**Stored data entries**.

================

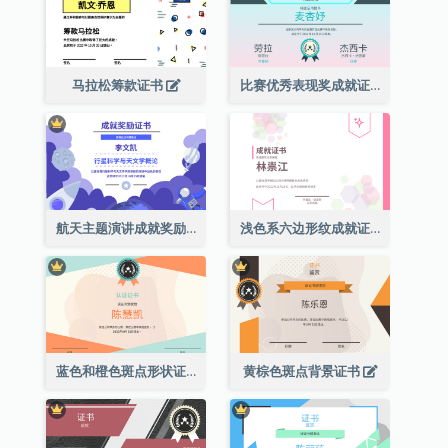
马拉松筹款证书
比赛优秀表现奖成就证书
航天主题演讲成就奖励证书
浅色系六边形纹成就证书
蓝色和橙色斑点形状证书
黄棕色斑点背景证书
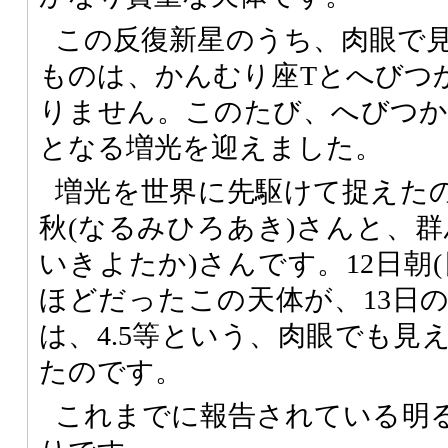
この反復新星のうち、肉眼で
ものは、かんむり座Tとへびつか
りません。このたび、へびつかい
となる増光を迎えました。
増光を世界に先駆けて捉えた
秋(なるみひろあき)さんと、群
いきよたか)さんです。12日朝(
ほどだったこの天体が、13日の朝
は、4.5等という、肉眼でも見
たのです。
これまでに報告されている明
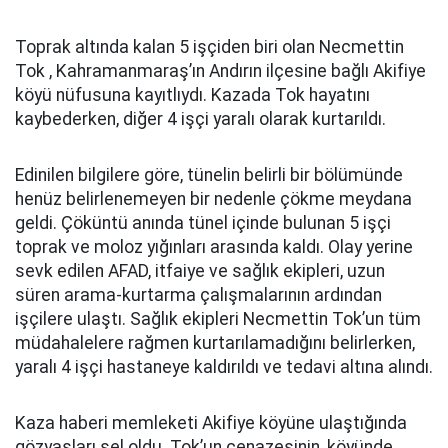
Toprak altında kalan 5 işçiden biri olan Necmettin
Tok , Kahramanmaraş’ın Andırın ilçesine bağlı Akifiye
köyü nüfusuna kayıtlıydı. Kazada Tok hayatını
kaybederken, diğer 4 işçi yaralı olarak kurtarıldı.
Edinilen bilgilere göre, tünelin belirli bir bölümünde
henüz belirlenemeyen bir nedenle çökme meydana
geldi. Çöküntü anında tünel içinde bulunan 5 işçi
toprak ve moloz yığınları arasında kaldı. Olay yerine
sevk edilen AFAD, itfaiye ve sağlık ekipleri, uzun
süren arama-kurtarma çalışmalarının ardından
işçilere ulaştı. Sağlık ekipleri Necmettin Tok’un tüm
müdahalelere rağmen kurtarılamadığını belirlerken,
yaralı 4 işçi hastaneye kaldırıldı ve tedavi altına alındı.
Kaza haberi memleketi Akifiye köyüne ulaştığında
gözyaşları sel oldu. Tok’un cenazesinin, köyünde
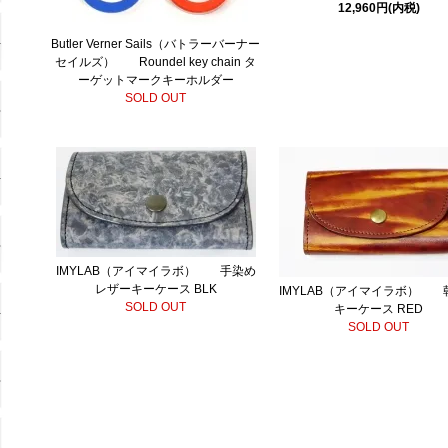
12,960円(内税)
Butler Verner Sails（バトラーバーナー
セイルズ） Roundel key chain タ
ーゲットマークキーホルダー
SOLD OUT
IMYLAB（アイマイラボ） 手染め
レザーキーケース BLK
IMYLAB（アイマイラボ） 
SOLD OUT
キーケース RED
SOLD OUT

================

**TASK GOAL**. Copy from the entries only those lines that hold the word "Akifiye".

**RESULT OF THIS TASK**.
Tok , Kahramanmaraş’ın Andırın ilçesine bağlı Akifiye
Kaza haberi memleketi Akifiye köyüne ulaştığında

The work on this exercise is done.